Hacia allá se orientan las instituciones estatales. La Constitución y las leyes establecen, entonces, unos principios tutelares y señalan unas reglas que deben ser cumplidas.
En el país se han venido desdibujando esos conceptos y muchas veces ocurre que las discusiones, informaciones, preocupaciones públicas y hasta trascendentales decisiones de funcionarios estatales no consultan los expresados objetivos nacionales, ni se fundan en serios y razonados debates, sino que dependen de las “tendencias” en redes sociales o de análisis mediáticos sesgados, y se desenvuelven en el terreno simplista y sensacionalista de las denominadas “bodegas” -manipuladas con orientación sectaria-, todo lo cual repercute, como es natural, en resultados dañinos para el interés de la comunidad.
Las ramas y órganos estatales deben desarrollar su actividad en el plano institucional, verificando la realidad de las cosas y colaborando entre ellas, cada cual, dentro de sus competencias y atribuciones, pero entendiendo que tienen por objeto el interés público y el bien común. Ello exige el debate respetuoso y serio, la observancia de las reglas institucionales y la responsable adopción de políticas, procesos y medidas fundadas en el previo y ponderado análisis. Es lo que reclama del Estado una sociedad como la colombiana, llena de problemas, carencias, desigualdades, necesidades y desafíos.
Ello no significa que la opinión pública no pueda manifestarse en uno u otro sentido, ni que los particulares dejemos de expresar nuestros criterios, usando los instrumentos que nos brinda la tecnología, toda vez que tanto la libre expresión como el acceso a la información y la comunicación son derechos fundamentales garantizados en el ordenamiento jurídico. Pero una cosa es el reconocimiento y la consulta de lo allí consignado -para tenerlo en cuenta como uno más de los elementos de juicio acerca de acontecimientos y opiniones-, y otra muy distinta que las grandes decisiones nacionales dependan de las redes.

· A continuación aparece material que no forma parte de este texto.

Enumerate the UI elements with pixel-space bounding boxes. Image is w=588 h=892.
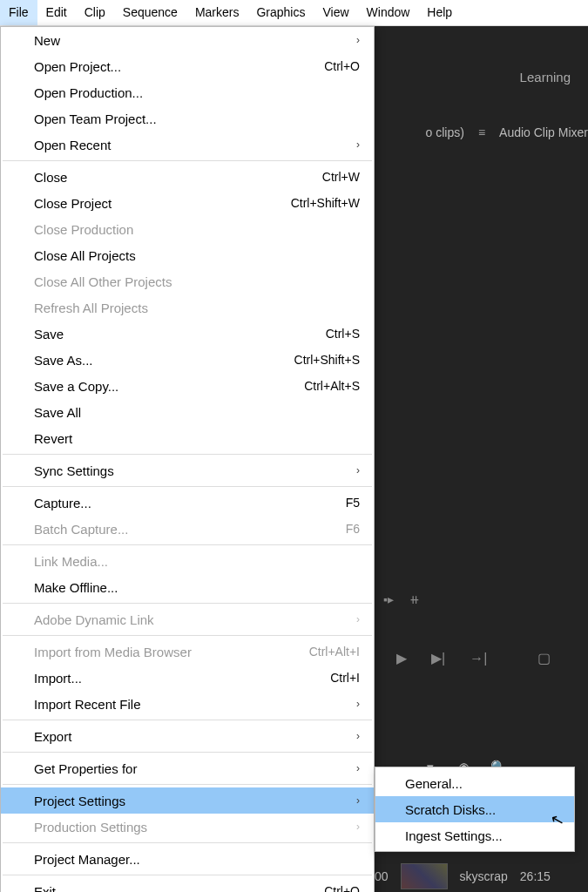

Es importante que los debates en torno a procesos y decisiones se lleven a cabo con miras al interés general y sobre la base del desarrollo institucional de la función correspondiente. Lo decimos al observar que, por ejemplo, la actividad de la Fiscalía parece haber pasado de lo previsto en la Constitución -la persecución del delito- para convertirse en una abierta campaña política. Y también a propósito de la forma en que actúa el Congreso, en donde son frecuentes actitudes tales como la reiterada desintegración del quórum para impedir las votaciones de los proyectos de ley, cuando se debería votar -a favor o en contra-, pero tramitar los proyectos y ejercer la función legislativa.